What is required
Beginning with the line that contains "Kolejarz Stróże", retype the entries below exactly, ending with the line that contains "hadir untuk kamu yang memiliki anggaran leb". Leave out any pictures.

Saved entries

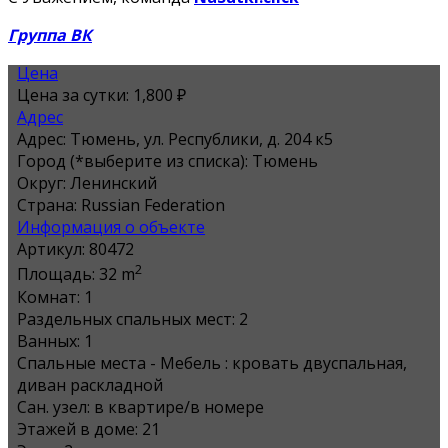
Группа ВК
Цена
Цена за сутки:
1,800 ₽
Адрес
Адрес:
Тюмень, ул. Республики, д. 204 к5
Город (*выберите из списка):
Тюмень
Округ:
Ленинский
Страна:
Russian Federation
Информация о объекте
Артикул:
80472
2
Площадь:
32 m
Комнат:
1
Раздельных спальных мест:
2
Ванных:
1
Спальные места - Мебель :
кровать двуспальная,
диван раскладной
Сан. узел:
в квартире/в номере
Этажей в доме:
21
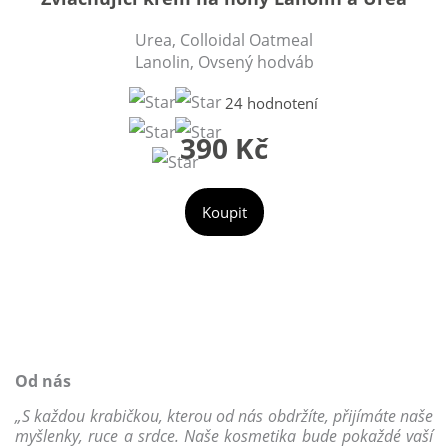
Urea, Colloidal Oatmeal
Lanolin, Ovsený hodváb
24 hodnotení
390 Kč
Koupit
Od nás
„S každou krabičkou, kterou od nás obdržíte, přijímáte naše
myšlenky, ruce a srdce. Naše kosmetika bude pokaždé vaší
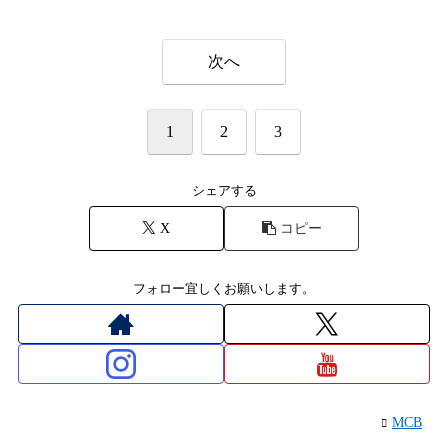
次へ
1
2
3
シェアする
X
コピー
フォロー宜しくお願いします。
MCB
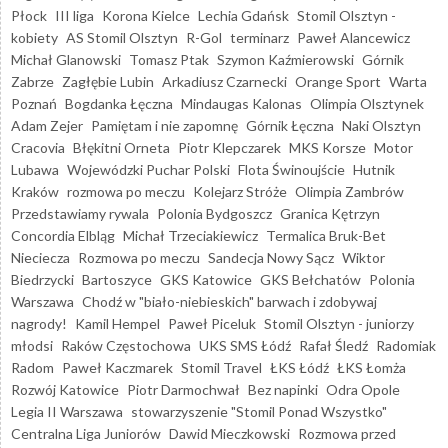
Płock
III liga
Korona Kielce
Lechia Gdańsk
Stomil Olsztyn -
kobiety
AS Stomil Olsztyn
R-Gol
terminarz
Paweł Alancewicz
Michał Glanowski
Tomasz Ptak
Szymon Kaźmierowski
Górnik
Zabrze
Zagłębie Lubin
Arkadiusz Czarnecki
Orange Sport
Warta
Poznań
Bogdanka Łęczna
Mindaugas Kalonas
Olimpia Olsztynek
Adam Zejer
Pamiętam i nie zapomnę
Górnik Łęczna
Naki Olsztyn
Cracovia
Błękitni Orneta
Piotr Klepczarek
MKS Korsze
Motor
Lubawa
Wojewódzki Puchar Polski
Flota Świnoujście
Hutnik
Kraków
rozmowa po meczu
Kolejarz Stróże
Olimpia Zambrów
Przedstawiamy rywala
Polonia Bydgoszcz
Granica Kętrzyn
Concordia Elbląg
Michał Trzeciakiewicz
Termalica Bruk-Bet
Nieciecza
Rozmowa po meczu
Sandecja Nowy Sącz
Wiktor
Biedrzycki
Bartoszyce
GKS Katowice
GKS Bełchatów
Polonia
Warszawa
Chodź w "biało-niebieskich" barwach i zdobywaj
nagrody!
Kamil Hempel
Paweł Piceluk
Stomil Olsztyn - juniorzy
młodsi
Raków Częstochowa
UKS SMS Łódź
Rafał Śledź
Radomiak
Radom
Paweł Kaczmarek
Stomil Travel
ŁKS Łódź
ŁKS Łomża
Rozwój Katowice
Piotr Darmochwał
Bez napinki
Odra Opole
Legia II Warszawa
stowarzyszenie "Stomil Ponad Wszystko"
Centralna Liga Juniorów
Dawid Mieczkowski
Rozmowa przed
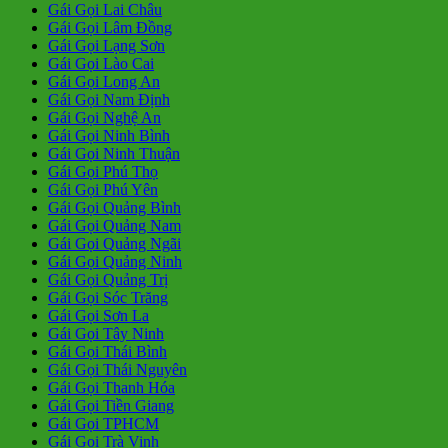
Gái Gọi Lai Châu
Gái Gọi Lâm Đồng
Gái Gọi Lạng Sơn
Gái Gọi Lào Cai
Gái Gọi Long An
Gái Gọi Nam Định
Gái Gọi Nghệ An
Gái Gọi Ninh Bình
Gái Gọi Ninh Thuận
Gái Gọi Phú Thọ
Gái Gọi Phú Yên
Gái Gọi Quảng Bình
Gái Gọi Quảng Nam
Gái Gọi Quảng Ngãi
Gái Gọi Quảng Ninh
Gái Gọi Quảng Trị
Gái Gọi Sóc Trăng
Gái Gọi Sơn La
Gái Gọi Tây Ninh
Gái Gọi Thái Bình
Gái Gọi Thái Nguyên
Gái Gọi Thanh Hóa
Gái Gọi Tiền Giang
Gái Gọi TPHCM
Gái Gọi Trà Vinh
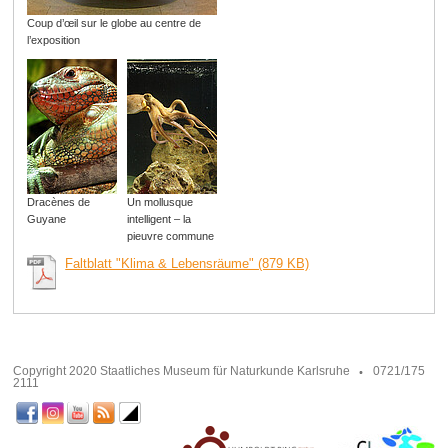
Coup d’œil sur le globe au centre de
l’exposition
Dracènes de
Un mollusque
Guyane
intelligent – la
pieuvre commune
Faltblatt "Klima & Lebensräume" (879 KB)
Copyright 2020 Staatliches Museum für Naturkunde Karlsruhe
0721/175
2111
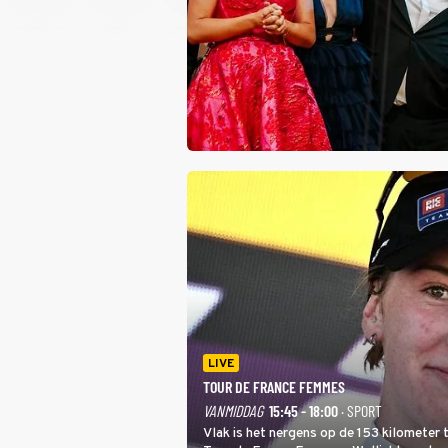
LIVE
TOUR DE FRANCE FEMMES
VANMIDDAG
15:45 - 18:00
· SPORT
Vlak is het nergens op de 153 kilometer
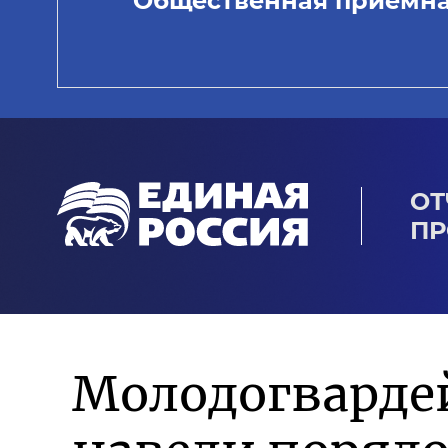
Общественная приемн
ОТ
ПР
Молодогварде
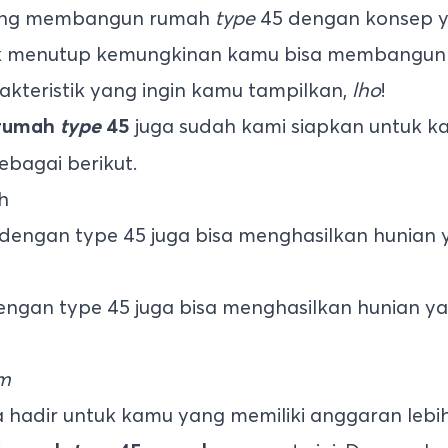
ang membangun rumah
type
45 dengan konsep y
dak menutup kemungkinan kamu bisa membangu
rakteristik yang ingin kamu tampilkan,
lho
!
juga sudah kami siapkan untuk ka
rumah
type
45
ebagai berikut.
h
gan type 45 juga bisa menghasilkan hunian 
om
hadir untuk kamu yang memiliki anggaran leb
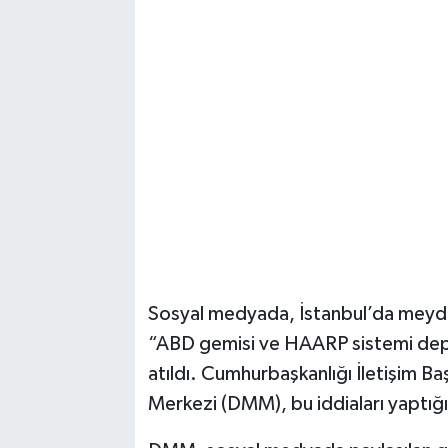
Sosyal medyada, İstanbul’da meyda
“ABD gemisi ve HAARP sistemi depr
atıldı. Cumhurbaşkanlığı İletişim 
Merkezi (DMM), bu iddiaları yaptığı 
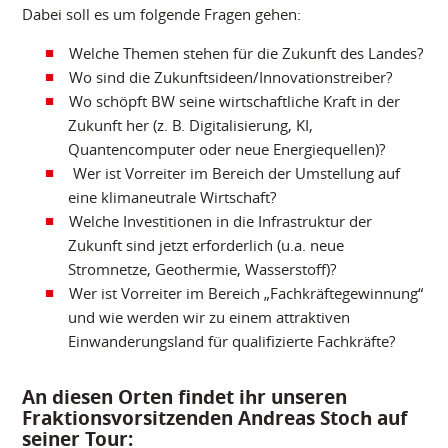
Dabei soll es um folgende Fragen gehen:
Welche Themen stehen für die Zukunft des Landes?
Wo sind die Zukunftsideen/Innovationstreiber?
Wo schöpft BW seine wirtschaftliche Kraft in der
Zukunft her (z. B. Digitalisierung, KI,
Quantencomputer oder neue Energiequellen)?
Wer ist Vorreiter im Bereich der Umstellung auf
eine klimaneutrale Wirtschaft?
Welche Investitionen in die Infrastruktur der
Zukunft sind jetzt erforderlich (u.a. neue
Stromnetze, Geothermie, Wasserstoff)?
Wer ist Vorreiter im Bereich „Fachkräftegewinnung“
und wie werden wir zu einem attraktiven
Einwanderungsland für qualifizierte Fachkräfte?
An diesen Orten findet ihr unseren
Fraktionsvorsitzenden Andreas Stoch auf
seiner Tour:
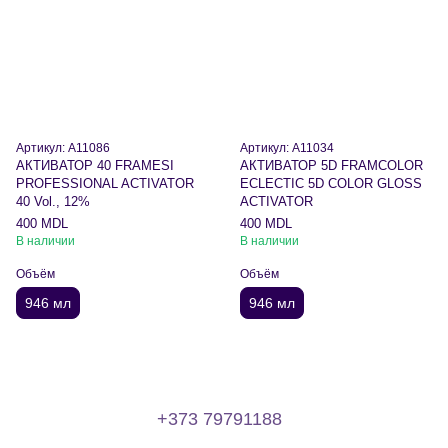
Артикул: A11086
Артикул: A11034
АКТИВАТОР 40 FRAMESI
АКТИВАТОР 5D FRAMCOLOR
PROFESSIONAL ACTIVATOR
ECLECTIC 5D COLOR GLOSS
40 Vol., 12%
ACTIVATOR
400 MDL
400 MDL
В наличии
В наличии
Объём
Объём
946 мл
946 мл
+373 79791188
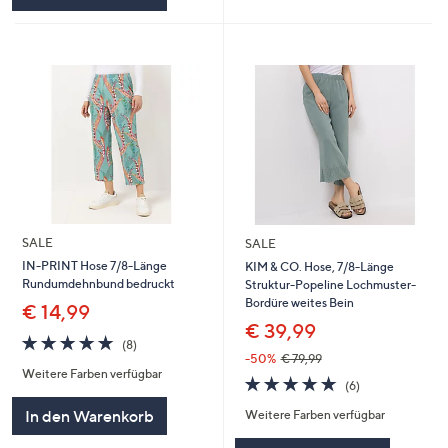
SALE
SALE
IN-PRINT Hose 7/8-Länge
KIM & CO. Hose, 7/8-Länge
Rundumdehnbund bedruckt
Struktur-Popeline Lochmuster-
Bordüre weites Bein
€ 14,99
€ 39,99
4.8
8
(8)
von
Bewertungen
-50%
€ 79,99
Weitere Farben verfügbar
5
4.7
6
(6)
von
Bewertungen
In den Warenkorb
Weitere Farben verfügbar
5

Result
Kolejarz Stróże
Olimpia Zambrów
Przedstawiamy rywala
Polonia Bydgoszcz
Granica Kętrzyn
Concordia Elbląg
Michał Trzeciakiewicz
Termalica Bruk-Bet
Nieciecza
Rozmowa po meczu
Sandecja Nowy Sącz
Wiktor
Biedrzycki
Bartoszyce
GKS Katowice
GKS Bełchatów
Polonia
Warszawa
Chodź w "biało-niebieskich" barwach i zdobywaj
nagrody!
Kamil Hempel
Paweł Piceluk
Stomil Olsztyn - juniorzy
młodsi
Raków Częstochowa
UKS SMS Łódź
Rafał Śledź
Radomiak
Radom
Paweł Kaczmarek
Stomil Travel
ŁKS Łódź
ŁKS Łomża
Rozwój Katowice
Piotr Darmochwał
Bez napinki
Odra Opole
Legia II Warszawa
stowarzyszenie "Stomil Ponad Wszystko"
Centralna Liga Juniorów
Dawid Mieczkowski
Rozmowa przed
Gái Gọi Lai Châu
Gái Gọi Lâm Đồng
Gái Gọi Lạng Sơn
Gái Gọi Lào Cai
Gái Gọi Long An
Gái Gọi Nam Định
Gái Gọi Nghệ An
Gái Gọi Ninh Bình
Gái Gọi Ninh Thuận
Gái Gọi Phú Thọ
Gái Gọi Phú Yên
Gái Gọi Quảng Bình
Gái Gọi Quảng Nam
Gái Gọi Quảng Ngãi
Gái Gọi Quảng Ninh
Gái Gọi Quảng Trị
Gái Gọi Sóc Trăng
Gái Gọi Sơn La
Gái Gọi Tây Ninh
Gái Gọi Thái Bình
Gái Gọi Thái Nguyên
Gái Gọi Thanh Hóa
Gái Gọi Tiền Giang
Gái Gọi TPHCM
Gái Gọi Trà Vinh
Coup d’œil sur le globe au centre de
l’exposition
Dracènes de
Un mollusque
Guyane
intelligent – la
pieuvre commune
Faltblatt "Klima & Lebensräume" (879 KB)
Copyright 2020 Staatliches Museum für Naturkunde Karlsruhe
0721/175
2111
LIVE
TOUR DE FRANCE FEMMES
VANMIDDAG
15:45 - 18:00
· SPORT
Vlak is het nergens op de 153 kilometer
Общественная приемн
ОТ
ПР
Молодогварде
ang membangun rumah
type
45 dengan konsep y
dak menutup kemungkinan kamu bisa membangu
rakteristik yang ingin kamu tampilkan,
lho
!
juga sudah kami siapkan untuk ka
rumah
type
45
ebagai berikut.
h
gan type 45 juga bisa menghasilkan hunian 
om
hadir untuk kamu yang memiliki anggaran leb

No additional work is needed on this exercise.